** Material provided follows **

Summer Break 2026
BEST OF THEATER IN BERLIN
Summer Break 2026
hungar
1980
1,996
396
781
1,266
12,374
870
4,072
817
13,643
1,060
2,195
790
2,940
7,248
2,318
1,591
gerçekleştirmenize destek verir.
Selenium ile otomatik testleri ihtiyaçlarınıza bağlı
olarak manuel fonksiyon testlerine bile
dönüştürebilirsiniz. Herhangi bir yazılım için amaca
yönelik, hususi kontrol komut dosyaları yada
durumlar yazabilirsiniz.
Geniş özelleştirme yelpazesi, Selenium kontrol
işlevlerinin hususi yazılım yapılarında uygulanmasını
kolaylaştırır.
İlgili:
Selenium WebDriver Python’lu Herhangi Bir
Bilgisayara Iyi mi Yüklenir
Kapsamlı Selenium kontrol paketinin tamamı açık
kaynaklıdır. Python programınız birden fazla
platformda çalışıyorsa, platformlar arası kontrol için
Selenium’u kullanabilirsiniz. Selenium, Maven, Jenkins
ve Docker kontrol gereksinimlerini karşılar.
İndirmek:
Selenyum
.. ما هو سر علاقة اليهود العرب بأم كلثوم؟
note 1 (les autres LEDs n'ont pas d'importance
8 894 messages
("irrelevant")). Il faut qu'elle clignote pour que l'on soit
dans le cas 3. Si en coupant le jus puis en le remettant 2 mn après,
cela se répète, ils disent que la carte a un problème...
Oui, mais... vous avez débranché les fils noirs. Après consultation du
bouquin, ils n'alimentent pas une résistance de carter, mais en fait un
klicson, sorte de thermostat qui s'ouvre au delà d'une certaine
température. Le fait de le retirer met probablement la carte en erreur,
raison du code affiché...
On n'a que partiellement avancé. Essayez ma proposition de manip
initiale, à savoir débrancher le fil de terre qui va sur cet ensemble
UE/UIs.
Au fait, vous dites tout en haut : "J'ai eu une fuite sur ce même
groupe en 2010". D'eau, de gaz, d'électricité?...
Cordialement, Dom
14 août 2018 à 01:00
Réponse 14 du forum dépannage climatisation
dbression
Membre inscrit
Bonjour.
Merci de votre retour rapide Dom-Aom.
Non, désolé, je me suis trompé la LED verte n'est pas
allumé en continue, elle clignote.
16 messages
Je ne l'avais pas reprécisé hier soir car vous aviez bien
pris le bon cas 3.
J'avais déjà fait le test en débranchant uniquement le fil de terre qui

** End of Material provided **

**Your task:** Write out each line of the data above again, exactly as given.

**Answer for this exercise:**
Summer Break 2026
BEST OF THEATER IN BERLIN
Summer Break 2026
hungar
1980
1,996
396
781
1,266
12,374
870
4,072
817
13,643
1,060
2,195
790
2,940
7,248
2,318
1,591
gerçekleştirmenize destek verir.
Selenium ile otomatik testleri ihtiyaçlarınıza bağlı
olarak manuel fonksiyon testlerine bile
dönüştürebilirsiniz. Herhangi bir yazılım için amaca
yönelik, hususi kontrol komut dosyaları yada
durumlar yazabilirsiniz.
Geniş özelleştirme yelpazesi, Selenium kontrol
işlevlerinin hususi yazılım yapılarında uygulanmasını
kolaylaştırır.
İlgili:
Selenium WebDriver Python’lu Herhangi Bir
Bilgisayara Iyi mi Yüklenir
Kapsamlı Selenium kontrol paketinin tamamı açık
kaynaklıdır. Python programınız birden fazla
platformda çalışıyorsa, platformlar arası kontrol için
Selenium’u kullanabilirsiniz. Selenium, Maven, Jenkins
ve Docker kontrol gereksinimlerini karşılar.
İndirmek:
Selenyum
.. ما هو سر علاقة اليهود العرب بأم كلثوم؟
note 1 (les autres LEDs n'ont pas d'importance
8 894 messages
("irrelevant")). Il faut qu'elle clignote pour que l'on soit
dans le cas 3. Si en coupant le jus puis en le remettant 2 mn après,
cela se répète, ils disent que la carte a un problème...
Oui, mais... vous avez débranché les fils noirs. Après consultation du
bouquin, ils n'alimentent pas une résistance de carter, mais en fait un
klicson, sorte de thermostat qui s'ouvre au delà d'une certaine
température. Le fait de le retirer met probablement la carte en erreur,
raison du code affiché...
On n'a que partiellement avancé. Essayez ma proposition de manip
initiale, à savoir débrancher le fil de terre qui va sur cet ensemble
UE/UIs.
Au fait, vous dites tout en haut : "J'ai eu une fuite sur ce même
groupe en 2010". D'eau, de gaz, d'électricité?...
Cordialement, Dom
14 août 2018 à 01:00
Réponse 14 du forum dépannage climatisation
dbression
Membre inscrit
Bonjour.
Merci de votre retour rapide Dom-Aom.
Non, désolé, je me suis trompé la LED verte n'est pas
allumé en continue, elle clignote.
16 messages
Je ne l'avais pas reprécisé hier soir car vous aviez bien
pris le bon cas 3.
J'avais déjà fait le test en débranchant uniquement le fil de terre qui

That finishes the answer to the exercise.